Anti-Dühring (, "Herr Eugen Dühring's Revolution in Science") is a book by Friedrich Engels, first published in German in 1878. It had previously been serialised in the newspaper Vorwärts. There were two further German editions in Engels' lifetime. Anti-Dühring was first published in English translation in 1907.

Contents
This work was Engels's major contribution to the exposition and development of Marxist theory. Its full title translates as Herr Eugen Dühring's Revolution in Science: this is meant ironically and polemically. The short title recalls Julius Caesar's polemic Anti-Cato.

Eugen Dühring had produced his own version of socialism, intended as a replacement for Marxism. Since Karl Marx was busy at the time with writing Das Kapital, it was left to Engels to write a general defence.  The sections are Philosophy, Political Economy and Socialism.

Among Communists, it is a popular and enduring work which, as Engels wrote to Marx, was an attempt "to produce an encyclopaedic survey of our conception of the philosophical, natural-science and historical problems."

Part of it was published separately in 1880 in France as Socialism: Utopian and Scientific. An English translation was published in 1892. This work also influenced Materialism and Empirio-criticism by Vladimir Lenin.

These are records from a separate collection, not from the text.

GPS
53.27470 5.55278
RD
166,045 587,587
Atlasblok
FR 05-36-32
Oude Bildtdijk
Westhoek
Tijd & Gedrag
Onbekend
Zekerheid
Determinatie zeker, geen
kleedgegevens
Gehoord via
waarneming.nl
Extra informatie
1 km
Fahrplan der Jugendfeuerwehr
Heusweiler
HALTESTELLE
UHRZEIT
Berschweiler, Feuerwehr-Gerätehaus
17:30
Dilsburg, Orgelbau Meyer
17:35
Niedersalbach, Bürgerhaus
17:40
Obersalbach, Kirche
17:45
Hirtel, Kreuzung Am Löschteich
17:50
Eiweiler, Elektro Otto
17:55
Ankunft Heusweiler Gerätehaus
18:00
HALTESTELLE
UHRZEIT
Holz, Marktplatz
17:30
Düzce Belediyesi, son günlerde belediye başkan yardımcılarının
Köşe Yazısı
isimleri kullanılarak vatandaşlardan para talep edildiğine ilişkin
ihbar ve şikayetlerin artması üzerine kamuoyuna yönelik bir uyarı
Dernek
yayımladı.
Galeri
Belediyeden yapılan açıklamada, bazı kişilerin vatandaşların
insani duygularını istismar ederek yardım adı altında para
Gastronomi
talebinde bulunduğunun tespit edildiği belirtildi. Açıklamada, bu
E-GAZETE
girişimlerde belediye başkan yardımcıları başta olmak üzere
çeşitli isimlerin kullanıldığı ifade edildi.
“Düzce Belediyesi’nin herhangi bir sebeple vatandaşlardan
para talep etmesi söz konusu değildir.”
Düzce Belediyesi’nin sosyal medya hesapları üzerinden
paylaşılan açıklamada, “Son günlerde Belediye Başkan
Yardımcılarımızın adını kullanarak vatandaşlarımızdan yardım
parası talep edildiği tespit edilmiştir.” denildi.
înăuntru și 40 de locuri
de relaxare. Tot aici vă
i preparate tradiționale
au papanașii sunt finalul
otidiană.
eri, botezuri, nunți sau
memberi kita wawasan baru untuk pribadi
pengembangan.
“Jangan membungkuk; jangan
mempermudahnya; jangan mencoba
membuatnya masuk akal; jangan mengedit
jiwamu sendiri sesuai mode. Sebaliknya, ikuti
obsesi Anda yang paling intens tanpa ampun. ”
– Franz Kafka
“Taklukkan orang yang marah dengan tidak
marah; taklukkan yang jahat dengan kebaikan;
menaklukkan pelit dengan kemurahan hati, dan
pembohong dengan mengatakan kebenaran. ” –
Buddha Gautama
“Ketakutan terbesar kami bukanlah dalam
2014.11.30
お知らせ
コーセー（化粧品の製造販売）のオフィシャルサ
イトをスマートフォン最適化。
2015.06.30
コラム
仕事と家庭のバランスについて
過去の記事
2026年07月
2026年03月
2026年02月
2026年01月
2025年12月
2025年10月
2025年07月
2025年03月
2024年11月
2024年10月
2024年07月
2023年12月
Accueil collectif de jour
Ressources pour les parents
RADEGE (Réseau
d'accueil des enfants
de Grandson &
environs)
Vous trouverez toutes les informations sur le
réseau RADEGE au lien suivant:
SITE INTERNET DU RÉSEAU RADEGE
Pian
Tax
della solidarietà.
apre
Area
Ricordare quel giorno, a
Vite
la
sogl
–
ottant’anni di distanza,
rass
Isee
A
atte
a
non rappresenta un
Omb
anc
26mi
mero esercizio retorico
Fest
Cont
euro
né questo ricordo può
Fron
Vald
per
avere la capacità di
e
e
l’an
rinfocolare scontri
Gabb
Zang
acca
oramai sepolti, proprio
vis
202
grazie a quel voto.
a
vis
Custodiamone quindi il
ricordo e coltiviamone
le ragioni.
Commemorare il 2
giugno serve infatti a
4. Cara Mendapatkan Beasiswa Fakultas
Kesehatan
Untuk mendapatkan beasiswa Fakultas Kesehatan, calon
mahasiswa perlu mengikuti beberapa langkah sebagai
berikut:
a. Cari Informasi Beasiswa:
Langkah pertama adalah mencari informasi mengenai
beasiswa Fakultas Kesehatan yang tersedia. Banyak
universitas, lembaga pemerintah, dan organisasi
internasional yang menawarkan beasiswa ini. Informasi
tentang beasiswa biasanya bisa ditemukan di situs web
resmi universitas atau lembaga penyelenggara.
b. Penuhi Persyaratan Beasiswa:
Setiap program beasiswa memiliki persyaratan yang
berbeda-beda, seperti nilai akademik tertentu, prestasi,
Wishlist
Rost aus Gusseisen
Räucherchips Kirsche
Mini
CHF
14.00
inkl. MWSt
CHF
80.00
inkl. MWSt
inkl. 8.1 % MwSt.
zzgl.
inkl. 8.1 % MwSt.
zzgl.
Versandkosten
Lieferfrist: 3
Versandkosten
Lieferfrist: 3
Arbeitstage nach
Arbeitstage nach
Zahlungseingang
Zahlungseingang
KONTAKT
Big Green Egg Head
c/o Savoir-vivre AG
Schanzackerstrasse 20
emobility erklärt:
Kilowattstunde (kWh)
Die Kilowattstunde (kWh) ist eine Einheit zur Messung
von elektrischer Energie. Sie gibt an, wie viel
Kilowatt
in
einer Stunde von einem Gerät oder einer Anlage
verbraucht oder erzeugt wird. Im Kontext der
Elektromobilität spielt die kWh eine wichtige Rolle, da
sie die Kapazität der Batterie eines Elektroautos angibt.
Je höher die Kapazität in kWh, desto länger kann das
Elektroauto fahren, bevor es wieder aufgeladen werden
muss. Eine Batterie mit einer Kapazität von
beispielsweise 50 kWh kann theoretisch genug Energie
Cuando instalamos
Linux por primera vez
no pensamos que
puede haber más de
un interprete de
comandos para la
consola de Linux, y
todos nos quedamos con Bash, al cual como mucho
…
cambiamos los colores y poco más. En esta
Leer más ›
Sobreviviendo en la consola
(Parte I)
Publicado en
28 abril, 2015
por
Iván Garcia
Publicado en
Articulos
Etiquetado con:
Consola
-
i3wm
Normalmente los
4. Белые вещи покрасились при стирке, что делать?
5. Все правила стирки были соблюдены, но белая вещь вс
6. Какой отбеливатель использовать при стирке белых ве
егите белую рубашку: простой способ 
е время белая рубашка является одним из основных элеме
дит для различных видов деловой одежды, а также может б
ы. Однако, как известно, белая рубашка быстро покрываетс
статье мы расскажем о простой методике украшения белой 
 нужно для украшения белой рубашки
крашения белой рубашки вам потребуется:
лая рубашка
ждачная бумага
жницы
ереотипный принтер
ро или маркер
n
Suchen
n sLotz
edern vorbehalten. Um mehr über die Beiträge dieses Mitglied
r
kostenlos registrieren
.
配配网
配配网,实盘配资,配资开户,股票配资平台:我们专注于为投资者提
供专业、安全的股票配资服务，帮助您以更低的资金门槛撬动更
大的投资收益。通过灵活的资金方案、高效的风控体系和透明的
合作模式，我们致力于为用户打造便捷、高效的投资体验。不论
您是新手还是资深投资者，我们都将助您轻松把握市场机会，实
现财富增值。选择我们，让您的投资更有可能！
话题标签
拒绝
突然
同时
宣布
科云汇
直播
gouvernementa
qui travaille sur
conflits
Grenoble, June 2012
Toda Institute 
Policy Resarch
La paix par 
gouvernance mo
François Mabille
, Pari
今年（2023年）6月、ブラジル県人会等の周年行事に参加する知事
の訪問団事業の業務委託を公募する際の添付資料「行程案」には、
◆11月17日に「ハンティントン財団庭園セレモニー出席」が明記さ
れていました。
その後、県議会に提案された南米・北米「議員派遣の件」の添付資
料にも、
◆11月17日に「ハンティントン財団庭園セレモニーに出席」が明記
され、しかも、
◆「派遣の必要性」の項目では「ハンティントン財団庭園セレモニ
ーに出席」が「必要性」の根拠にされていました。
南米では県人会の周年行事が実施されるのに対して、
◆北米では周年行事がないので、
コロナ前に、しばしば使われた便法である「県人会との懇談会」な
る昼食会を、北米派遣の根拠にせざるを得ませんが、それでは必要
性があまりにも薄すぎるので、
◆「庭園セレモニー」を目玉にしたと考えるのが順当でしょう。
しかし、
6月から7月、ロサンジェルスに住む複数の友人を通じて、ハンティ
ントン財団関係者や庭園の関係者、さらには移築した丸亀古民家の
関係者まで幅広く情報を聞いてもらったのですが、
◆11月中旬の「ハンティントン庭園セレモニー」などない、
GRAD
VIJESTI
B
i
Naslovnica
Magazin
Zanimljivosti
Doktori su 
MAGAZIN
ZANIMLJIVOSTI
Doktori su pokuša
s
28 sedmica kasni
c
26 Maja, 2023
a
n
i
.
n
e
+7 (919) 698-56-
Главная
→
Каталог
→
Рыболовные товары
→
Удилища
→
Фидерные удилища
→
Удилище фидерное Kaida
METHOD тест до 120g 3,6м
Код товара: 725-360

In the book, Engels articulated one of the classic definitions of the term political economy: "Political economy, in the widest sense, is the science of the laws governing the production and exchange of the material means of subsistence in human society ... Political economy is therefore essentially a historical science. It deals with material which is historical, that is, constantly changing."

In his biography of Marx, Isaiah Berlin found the most readable section to be that subsequently published separately under the title Socialism: Utopian and Scientific which he described as "the best brief autobiographical appreciation of Marxism by one of its creators. ... Written in Engels's best vein [it] had a decisive influence on both Russian and German Socialism."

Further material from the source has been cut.